THE murder of a Japanese businessman in the southern California town of Camarillo last week sounded an alarm. While the case is still under investigation, the killers' motives appeared to involve resentment over Japan's economic penetration of the United States and the loss of American jobs.

It's far from certain that this crime fits into a pattern of similar incidents in the US. Racial motives have not, so far, surfaced in the murder of a visiting Japanese college president in Boston a week earlier. Many in the Japanese-American community, however, believe that animosity toward their ethnic group is mounting, fed by economic tensions. They cite numerous incidents of racial harrassment.

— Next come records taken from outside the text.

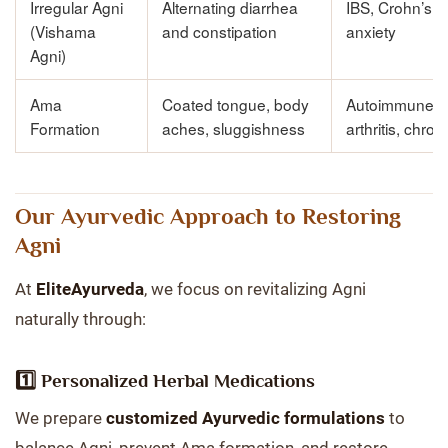
Irregular Agni
Alternating diarrhea
IBS, Crohn’s d
(Vishama
and constipation
anxiety
Agni)
Ama
Coated tongue, body
Autoimmune di
Formation
aches, sluggishness
arthritis, chron
Our Ayurvedic Approach to Restoring
Agni
At
EliteAyurveda
, we focus on revitalizing Agni
naturally through:
1️⃣ Personalized Herbal Medications
We prepare
customized Ayurvedic formulations
to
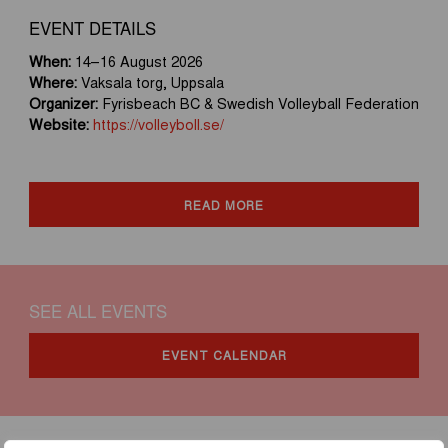
EVENT DETAILS
When:
14–16 August 2026
Where:
Vaksala torg, Uppsala
Organizer:
Fyrisbeach BC & Swedish Volleyball Federation
Website:
https://volleyboll.se/
READ MORE
SEE ALL EVENTS
EVENT CALENDAR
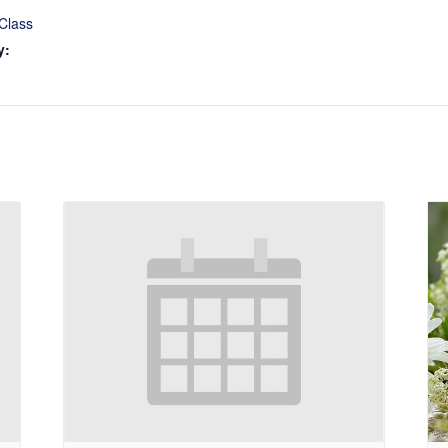
Class
y:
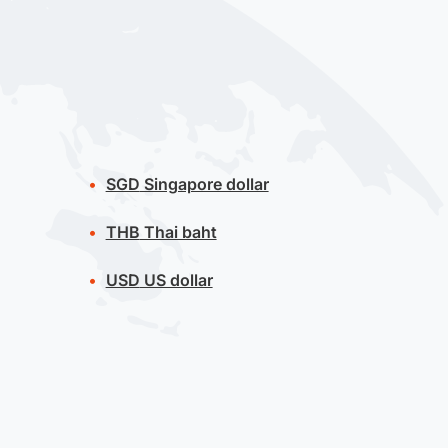
SGD
Singapore dollar
THB
Thai baht
USD
US dollar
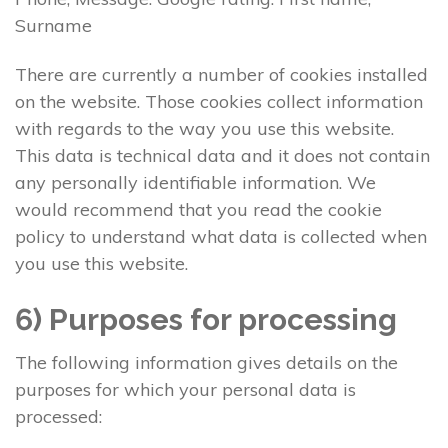
Surname
There are currently a number of cookies installed
on the website. Those cookies collect information
with regards to the way you use this website.
This data is technical data and it does not contain
any personally identifiable information. We
would recommend that you read the cookie
policy to understand what data is collected when
you use this website.
6) Purposes for processing
The following information gives details on the
purposes for which your personal data is
processed:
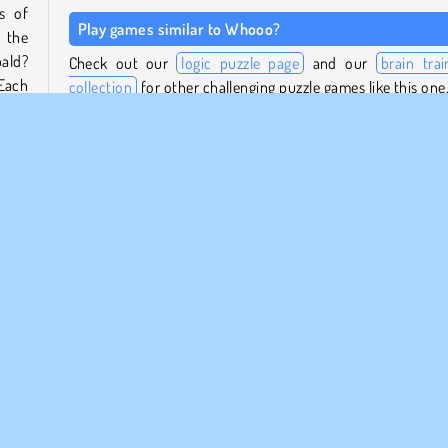
s of
Play games similar to Whooo?
 the
bald?
Check out our
logic puzzle page
and our
brain trai
Each
collection
for other challenging puzzle games like this one
 the
Who created Whooo??
Whooo? was created by PuzzleGame.
s to
swer
When was Whooo? first released?
uess
n the
This game was released on May 30, 2022.
a
Móviles
Popular
Puzzle
1 jugador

The immediate danger is that some people - swayed by such currently pervasive political themes as "buy American," protect US jobs, and get tough with Japan - might fail to distinguish between international disputes and attitudes toward individuals.

Trade disagreements with Japan should not cast a shadow over Japanese- or other Asian-Americans (or Asians visiting here), any more than the Gulf war should have put Iraqi-Americans at risk.

Around the fringes of society, however, are people who aren't constrained by standards of decency and justice and who are willing to attack individuals because they're seen as part of a hated group. At times of economic and social stress, those fringes may grow.

Political rhetoric can stimulate that growth, unless politicians are careful to make their own distinctions between criticism of a foreign nation and respect for Americans, or other individuals, with ties to that nation.

"Japan-bashing" has always been a bad idea, not just because the economic reasoning behind it is faulty given the interdependence between much Japanese and American industry, but because it can play so easily into racial scapegoating.